Why are singular values always non-negative?

I have read that the singular values of any matrix $A$ are non-negative (e.g. wikipedia). Is there a reason why?

The first possible step to get the SVD of a matrix $A$ is to compute $A^{T}A$. Then the singular values are the square root of the eigenvalues of $A^{T}A$. The matrix $A^{T}A$ is a symmetric matrix for sure. The eigenvalues of symmetric matrices are always real. But why are the eigenvalues (or the singular values) in this case always non-negative as well?


I'm assuming that the matrix $A$ has real entries, or else you should be considering $A^*A$ instead.

If $A$ has real entries then $A^TA$ is positive semidefinite, since $$ \langle A^TAv,v\rangle=\langle Av,Av\rangle\geq 0$$ for all $v$. Therefore the eigenvalues of $A^TA$ are non-negative.


Assume that $A$ is real for simplicity. The set of (orthogonal,diagonal,orthognal) matrices $(U, \Sigma, V)$ such that $A = U \Sigma V^T$ is not unique. Indeed, if $A = U \Sigma V^T$ then also

$$ A = (-U)(-\Sigma)V^T = U (-\Sigma)(-V^T) = (UD_1)(D_1 \Sigma D_2)(V D_2)^T$$ for any diagonal matrices $D_1$ and $D_2$ with only $1$ or $-1$ on the diagonal. Therefore, the positivity of the singular values is purely conventional.


Suppose $T \in \mathcal{L}(V)$, i.e., $T$ is a linear operator on the vector space $V$. Then the singular values of $T$ are the eigenvalues of the positive operator $\sqrt{T^* \; T}$. The eigenvalues of a positive operator are non-negative.

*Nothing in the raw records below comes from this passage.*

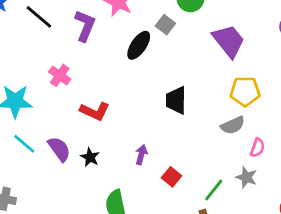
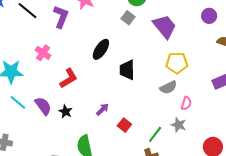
gray square: (165, 25) -> (128, 18), moved
black ellipse: (139, 45) -> (101, 49), moved
red L-shape: (95, 111) -> (69, 78), turned -55
purple arrow: (141, 155) -> (102, 109), turned 32

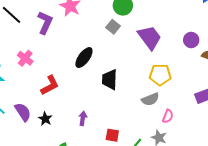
purple circle: (209, 16) -> (191, 40), moved
purple arrow: (102, 109) -> (83, 118), turned -40
red square: (124, 125) -> (112, 135), moved, turned -32

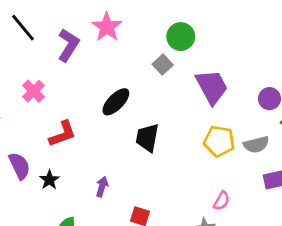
gray semicircle: (150, 99) -> (256, 145), moved

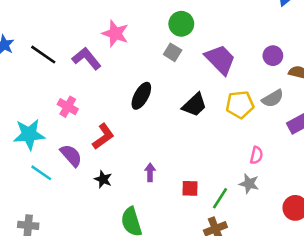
purple L-shape: (68, 45) -> (87, 59), turned -56
black trapezoid: (147, 138) -> (195, 105), moved, turned -128
purple semicircle: (19, 166) -> (71, 155), moved

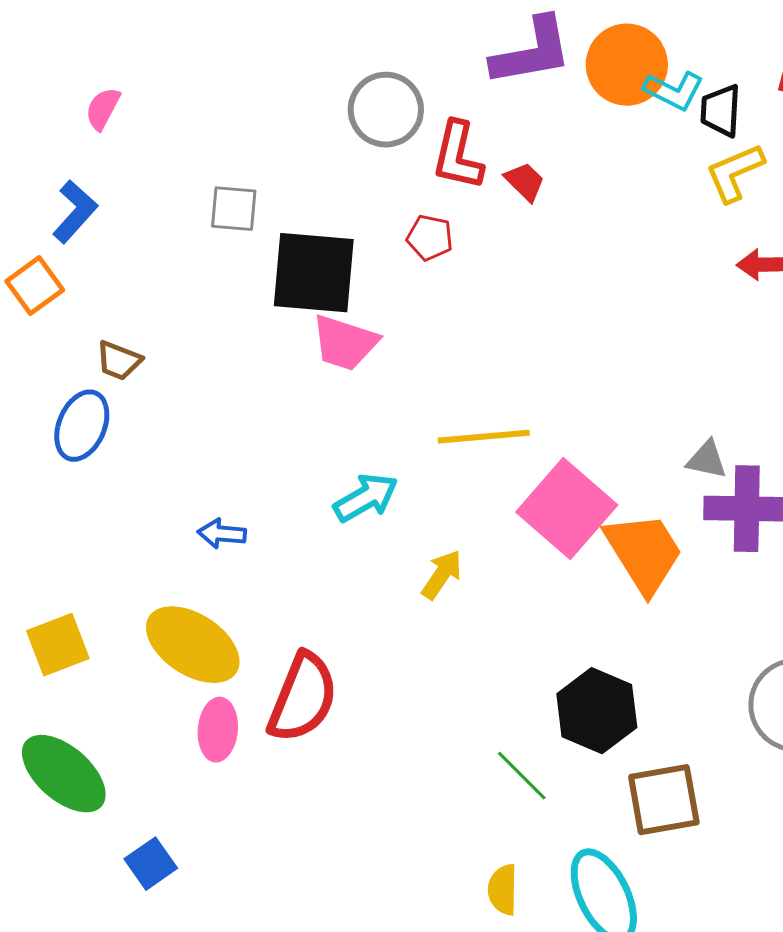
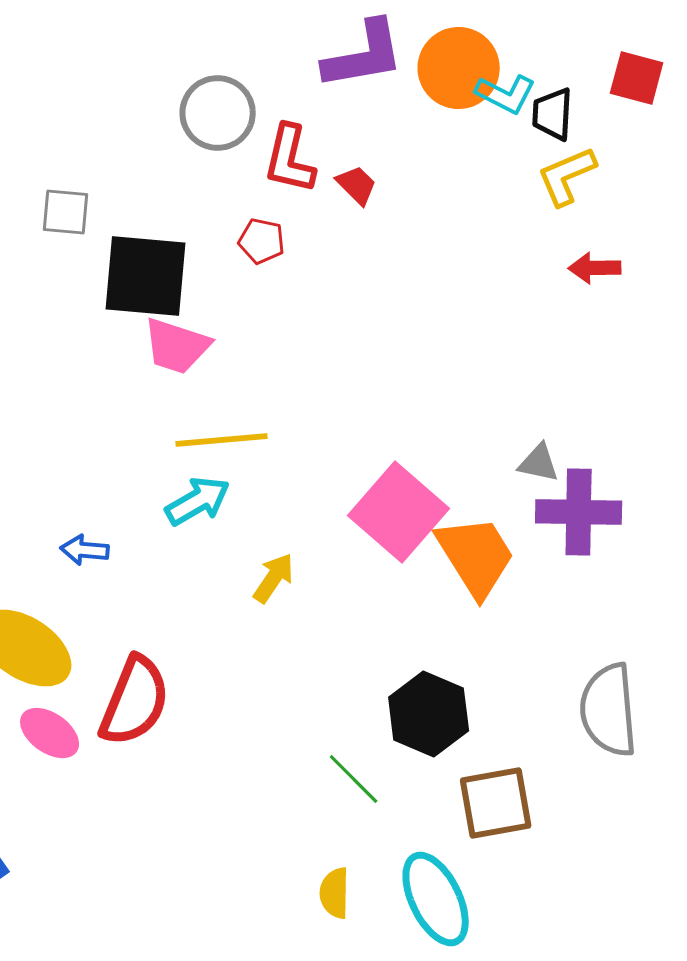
yellow line: (484, 437) -> (222, 440), moved
blue arrow: (222, 534) -> (85, 550), moved
pink ellipse: (218, 730) -> (50, 733), turned -60

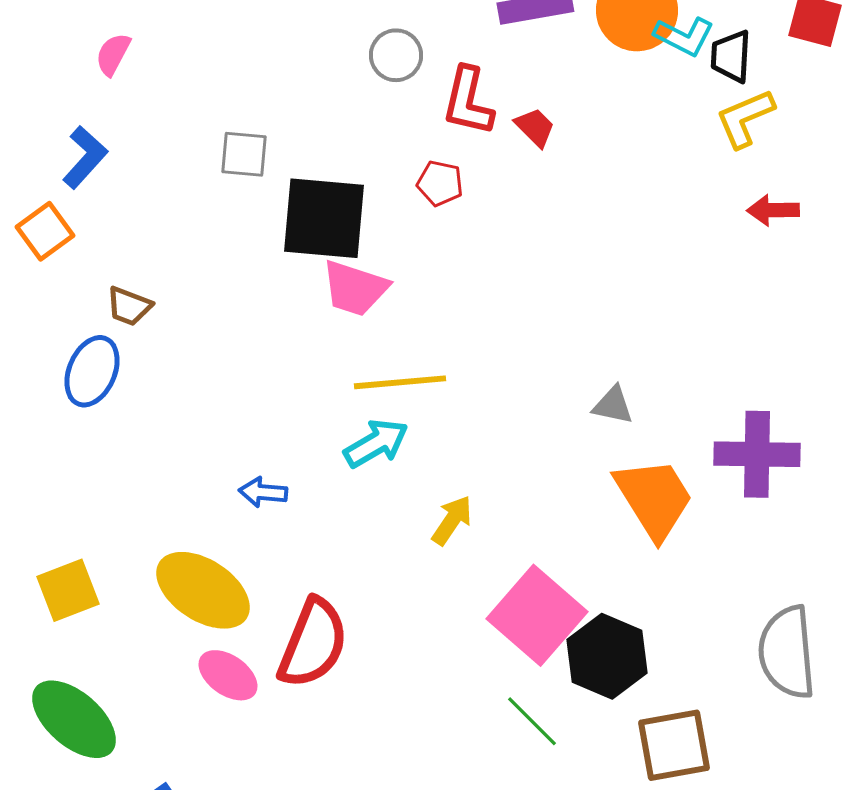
gray circle: (218, 113) -> (396, 55), size x0.7
gray triangle: (539, 463) -> (613, 405), moved
pink square: (399, 512) -> (537, 615), moved

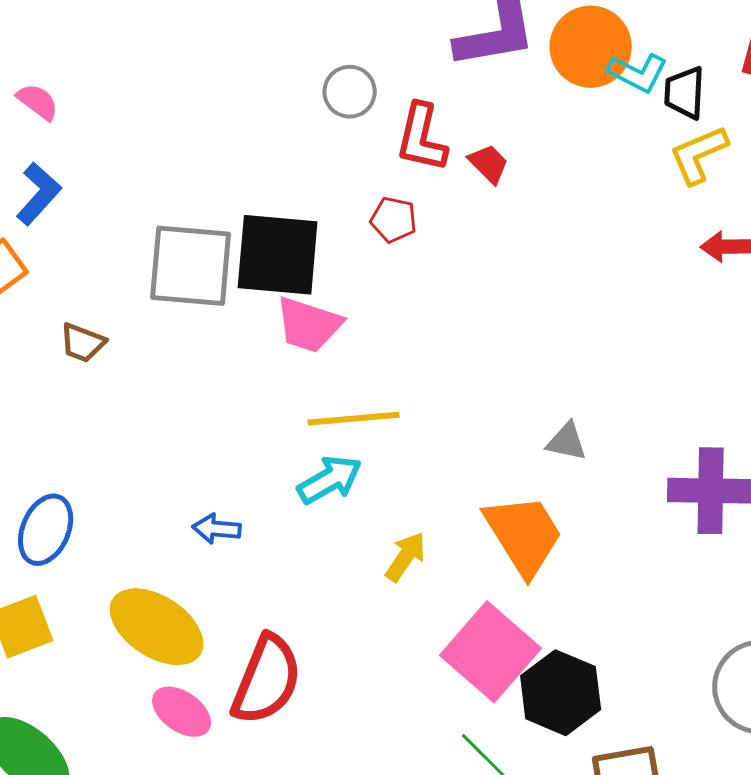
pink semicircle: (113, 54) -> (38, 102), moved, turned 99
gray square: (244, 154) -> (191, 266), moved, size x1.8
blue ellipse: (92, 371) -> (46, 530), moved
orange trapezoid: (654, 498) -> (524, 535), moved

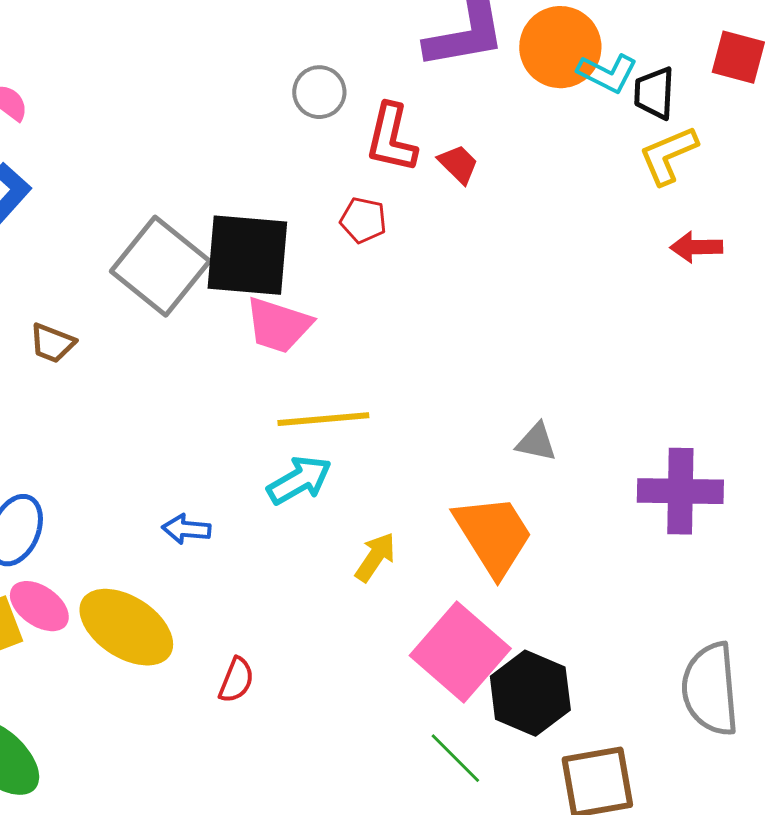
gray square: (191, 266) -> (160, 266), turned 34
red semicircle: (267, 680) -> (236, 680), size x0.5
pink ellipse: (182, 712) -> (39, 606), moved

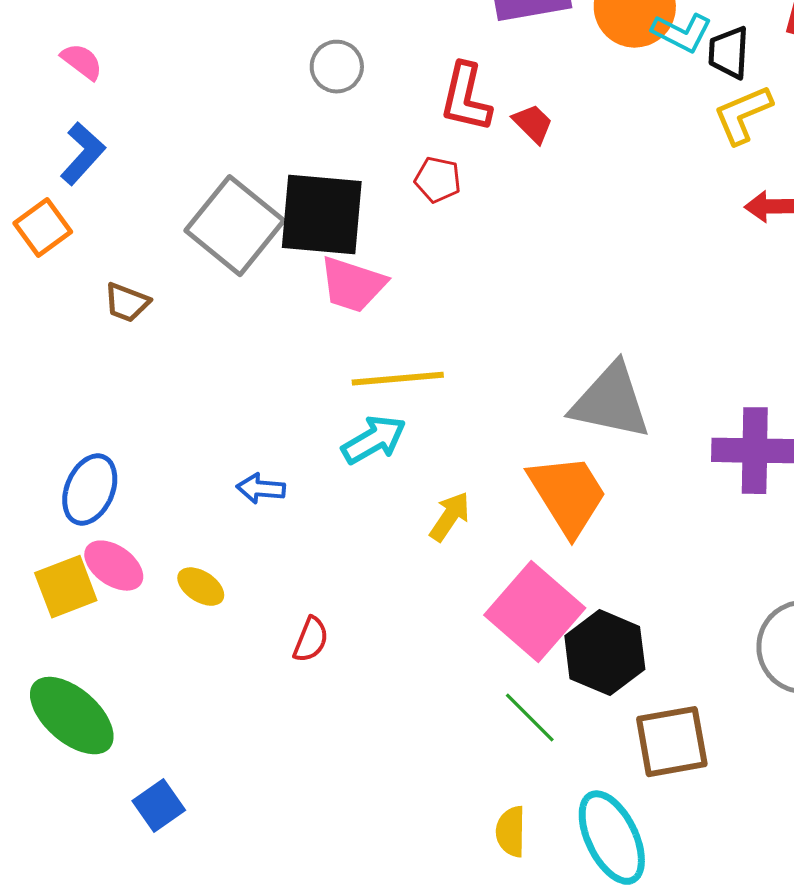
gray circle: (319, 92) -> (337, 67), moved
gray triangle: (536, 442) -> (611, 402), size x2.0
yellow ellipse: (126, 627) -> (201, 587), size x0.5

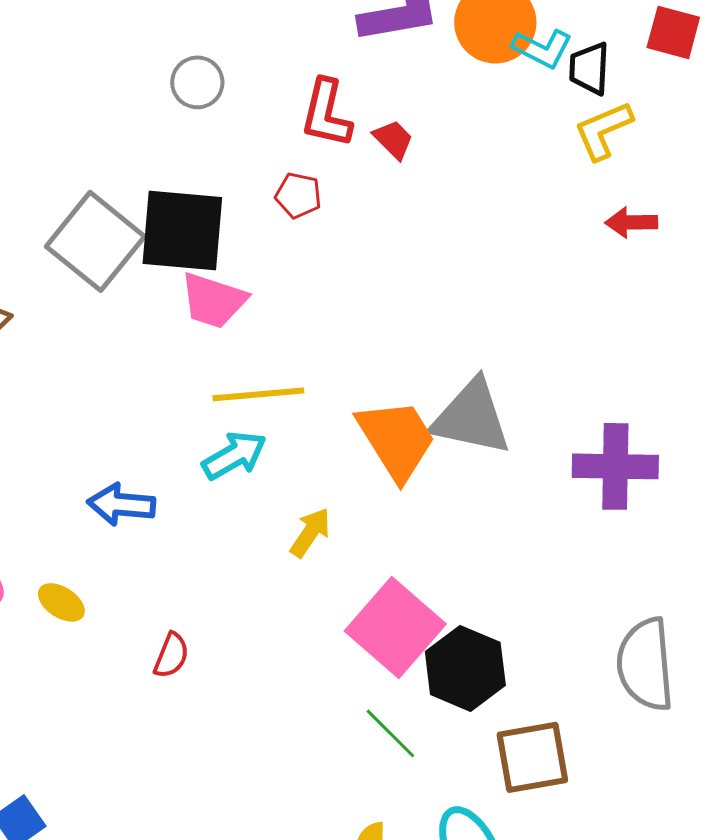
blue arrow: (261, 489) -> (121, 504), size x1.4
orange trapezoid: (568, 495) -> (396, 439), moved

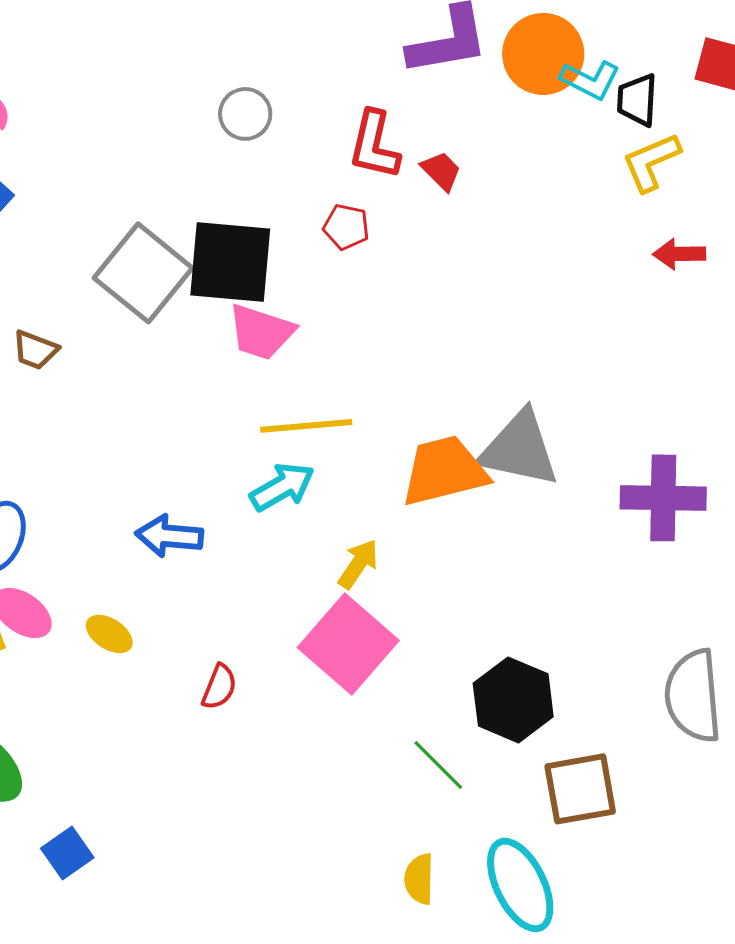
orange trapezoid: (396, 439) -> (444, 471), turned -72
pink square: (395, 627) -> (348, 644), moved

  • Why is $\sqrt{T^* \; T}$ a positive operator? Consider $S = T^* \; T$. Then $S^* = (T^* \; T)^* = T^*\;(T^*)^* = T^*\;T=S$, and hence $S$ is self-adjoint. Also, $\langle Sv, v \rangle = \langle T^*\,T v, v \rangle = \langle Tv, Tv \rangle \geq 0$ for every $v \in V$. Hence $S$ is positive. Now every positive operator has a unique positive square root, which, for $S$, I am denoting with $\sqrt{T^* \; T}$.
  • Why are the eigenvalues of a positive operator non-negative? If $S$ is a positive operator, then $ 0 \leq \langle Sv, v \rangle = \langle \lambda v, v \rangle = \lambda \langle v, v \rangle$, and thus $\lambda$ is non-negative.

I think your question is very interesting. Let us take some, non zero singular value $\sigma_i$. We can reverse the sign if it is positive. That is, $-\sigma_i = - \sqrt{\lambda_i^2}=-\lambda_i$ where $\lambda_i^2$ is an eigenvalue of $A^T A$ corresponding to an eigenvector $v_i$. That is $A^T A v_i = \lambda_i^2 v_i$. Who can stop us to write instead $A^T A (-v_i) = \lambda_i^2 (-v_i)$? What this means is that we can reverse the sign of a singular value, but then we need to go to the matrix $V$ and reverse the sign of its corresponding eigenvector column.

Hence, there is not a unique way to write $A=U \Sigma V^T$. But if we decide that all $\sigma_i$ are non-negative, then "yes" there is a unique way to write $A=U \Sigma V^T$. Of course all $\sigma_i$ are sorted from largest to smallest (otherwise there would be a bunch of possibilities by permuting any two columns of $U$ and $V$ and their corresponding eigenvalues.)